La lutte est âpre et les coups pleuvent, nous tentons de les éviter tant bien que mal. Moi qui pensais que le problème serait vite réglé, me voilà en train de me battre à mains nus dans la neige, incapable de reprendre le dessus, car pas préparé. Si je dois le tuer tant pis, de toute façon c'est une ordure, qui ira le pleurer ? Et s'il doit me tuer tant pis, qui me pleurais ? Je me reprends au plus vite, chassant du revers de la main cette sombre pensée et pousse Barton dans la neige en lui assénant un violent coup de pieds dans l'estomac. Il manque de perdre l'équilibre, je n'attends pas une seconde de plus et fonce sur lui, mais avant même que je ne puisse aller au bout de mon offensive, une ombre apparait et se met entre nous. J'ai à peine le temps de comprendre que je me retrouve éjecté du combat. Je retombe violemment dans la poudreuse à trois mètres de Barton. Je suis légèrement sonné et cette fois il me faut un peu plus de temps pour me reprendre. Ma vision est floue, les formes bouges rapidement et j'ai beau secouer la tête rien n'y fais, tout tangue dangereusement autour de moi. Par chance ma baguette n'est pas très éloignée, je me relève alors et avance vers ma seule véritable protection, mais une fois encore me voilà prit au dépourvu et au moins d'une seconde je me retrouve plaquer contre un mûr. La douleur due au choc me fait grimacer, mais tout devient limpide, l'ombre qui s'avance vers moi ne m'est pas inconnue. J'ai beau froncer les sourcils et me convaincre que c'est un mauvais rêve, rien n'y fais.

Edward : « Mais regardez donc qui est venu jusqu'ici pour nous rendre visite. C'est un plaisir de te revoir, Connor. Je pensais que depuis le temps, tu serais mort. Il aurait peut-être mieux valu pour toi, d'ailleurs. »

Barton suit la silhouette "encapuchée" d'Edward Blake, le père de Syrina.
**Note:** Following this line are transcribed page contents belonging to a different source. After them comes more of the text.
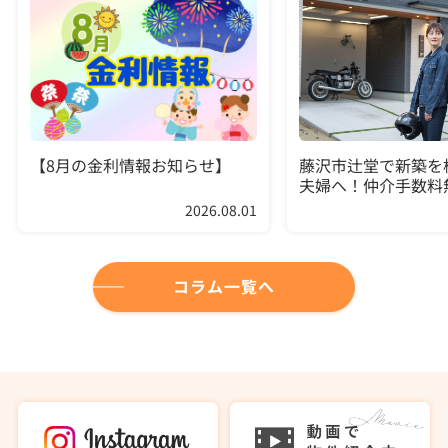
【8月の金利情報お知らせ】
藤沢市辻堂で新築を
夫婦へ！仲介手数料
駅徒歩16分バイクGA
2026.08.01
物件を選ぶコツ
コラム一覧へ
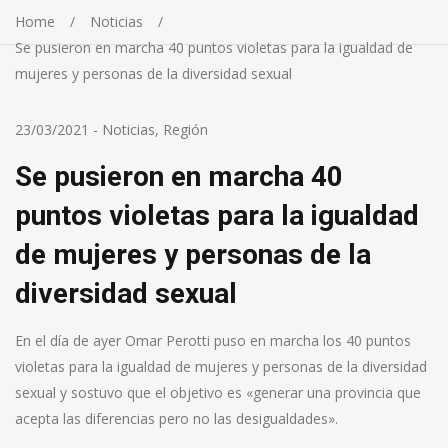
Home
Noticias
Se pusieron en marcha 40 puntos violetas para la igualdad de
mujeres y personas de la diversidad sexual
23/03/2021
-
Noticias
,
Región
Se pusieron en marcha 40
puntos violetas para la igualdad
de mujeres y personas de la
diversidad sexual
En el día de ayer Omar Perotti puso en marcha los 40 puntos
violetas para la igualdad de mujeres y personas de la diversidad
sexual y sostuvo que el objetivo es «generar una provincia que
acepta las diferencias pero no las desigualdades».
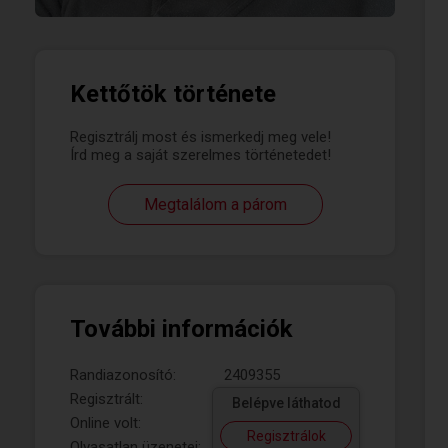
Kettőtök története
Regisztrálj most és ismerkedj meg vele!
Írd meg a saját szerelmes történetedet!
Megtalálom a párom
További információk
Randiazonosító:
2409355
Regisztrált:
Belépve láthatod
Online volt:
Regisztrálok
Olvasatlan üzenetei:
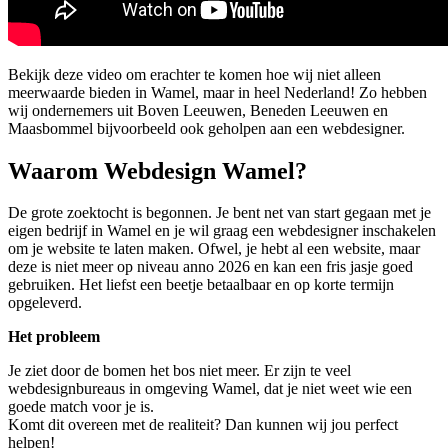
Bekijk deze video om erachter te komen hoe wij niet alleen
meerwaarde bieden in Wamel, maar in heel Nederland! Zo hebben
wij ondernemers uit Boven Leeuwen, Beneden Leeuwen en
Maasbommel bijvoorbeeld ook geholpen aan een webdesigner.
Waarom Webdesign Wamel?
De grote zoektocht is begonnen. Je bent net van start gegaan met je
eigen bedrijf in Wamel en je wil graag een webdesigner inschakelen
om je website te laten maken. Ofwel, je hebt al een website, maar
deze is niet meer op niveau anno 2026 en kan een fris jasje goed
gebruiken. Het liefst een beetje betaalbaar en op korte termijn
opgeleverd.
Het probleem
Je ziet door de bomen het bos niet meer. Er zijn te veel
webdesignbureaus in omgeving Wamel, dat je niet weet wie een
goede match voor je is.
Komt dit overeen met de realiteit? Dan kunnen wij jou perfect
helpen!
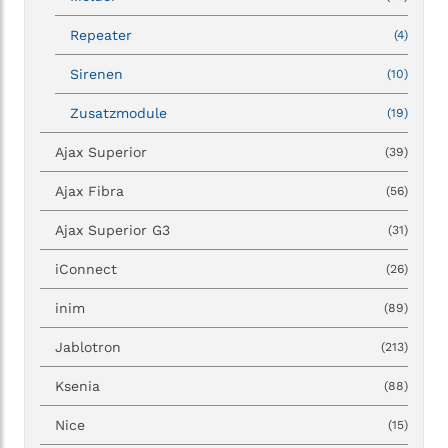
Repeater
(4)
Sirenen
(10)
Zusatzmodule
(19)
Ajax Superior
(39)
Ajax Fibra
(56)
Ajax Superior G3
(31)
iConnect
(26)
inim
(89)
Jablotron
(213)
Ksenia
(88)
Nice
(15)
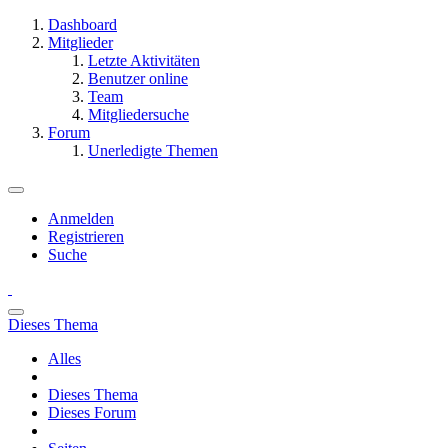
Dashboard
Mitglieder
Letzte Aktivitäten
Benutzer online
Team
Mitgliedersuche
Forum
Unerledigte Themen
Anmelden
Registrieren
Suche
Dieses Thema
Alles
Dieses Thema
Dieses Forum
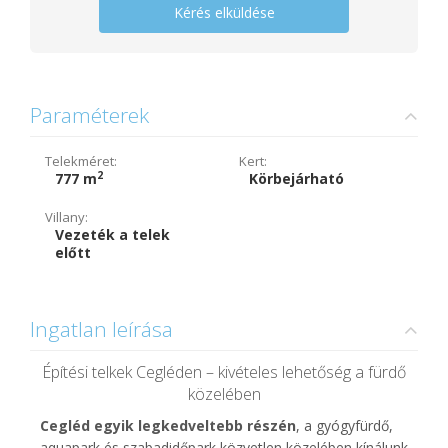
Kérés elküldése
Paraméterek
Telekméret:
Kert:
2
777 m
Körbejárható
Villany:
Vezeték a telek
előtt
Ingatlan leírása
Építési telkek Cegléden – kivételes lehetőség a fürdő
közelében
Cegléd egyik legkedveltebb részén
, a gyógyfürdő,
aquapark és szabadidőpark közvetlen közelében kínálunk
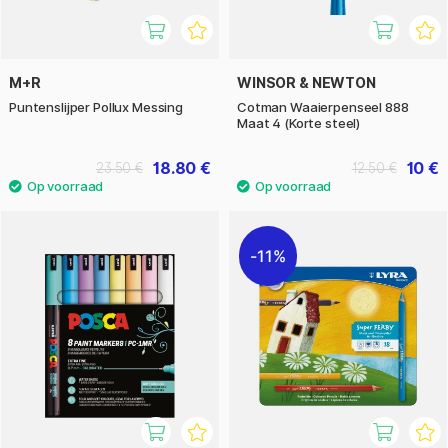
M+R
WINSOR & NEWTON
Puntenslijper Pollux Messing
Cotman Waaierpenseel 888
Maat 4 (Korte steel)
18.80 €
10 €
23.50 €
12.50 €
11%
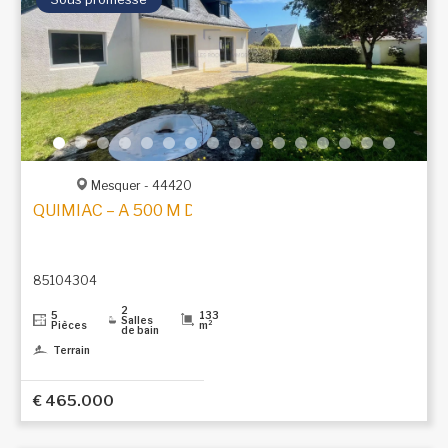
Mesquer - 44420
QUIMIAC – A 500 M DE LA PLAGE DE LANSÉRIA
85104304
2
5
133
Salles
Pièces
m²
de bain
Terrain
€ 465.000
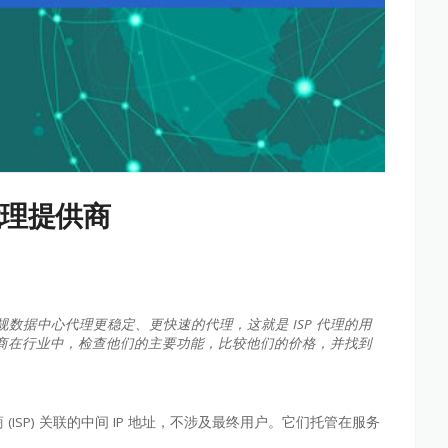
P 代理提供商
数据中心代理更稳定、更快速的代理，这就是 ISP 代理的用
提供商在行业中，检查他们的主要功能，比较他们的价格，并找到
供商 (ISP) 关联的中间 IP 地址，不涉及最终用户。它们托管在服务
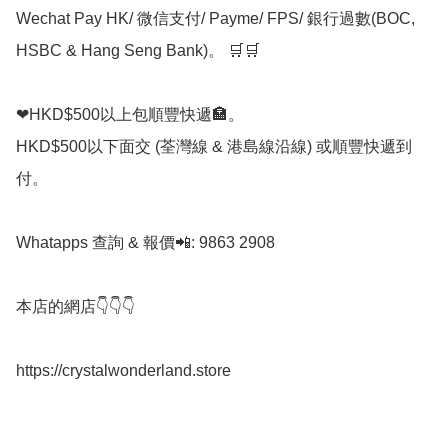
Wechat Pay HK/ 微信支付/ Payme/ FPS/ 銀行過數(BOC, 
HSBC & Hang Seng Bank)。 🛒🛒

❤HKD$500以上包順豐快遞🏣。

HKD$500以下面交 (荃灣線 & 港島線沿線) 或順豐快遞到
付。

Whatapps 查詢 & 報價📲: 9863 2908

本店的網店👇👇👇

https://crystalwonderland.store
Sa voix me revient en tête comme un sinistre refrain que l'on cherche à oublier, j'en ai des frissons. Je n'ai jamais voulu me l'avouer, mais cet être m'a toujours effrayé sans que je n'en connaisse la raison exacte. Quand on le regarde avec insistance l'on finit toujours par baisser les yeux, c'est un fait avéré. Jamais cet homme ne vous quittera du regard, il maitrise le jeu et quoique vous fassiez jamais vous ne parviendrez à gagner la partie. Il a cette lueur malsaine dans le regard, cet air hautain, ce sifflement à chaque mot qu'il prononce, sa voix caverneuse et intense effraierait plus d'un enfant. Il est presque aussi grand que moi et tout aussi massif. Même avec dix ans de plus il est tout aussi impressionnant je dois l'avouer, mais je ne suis plus ce jeune homme peu sûr de lui qui faisait autrefois la cours à sa fille, je ne suis plus celui qui baissait le regard, moi aussi je maitrise le jeu à présent. Je n'ai pas l'intention de me dégonfler et ce même si présentement il me paralyse et que sa baguette et pointée sur moi.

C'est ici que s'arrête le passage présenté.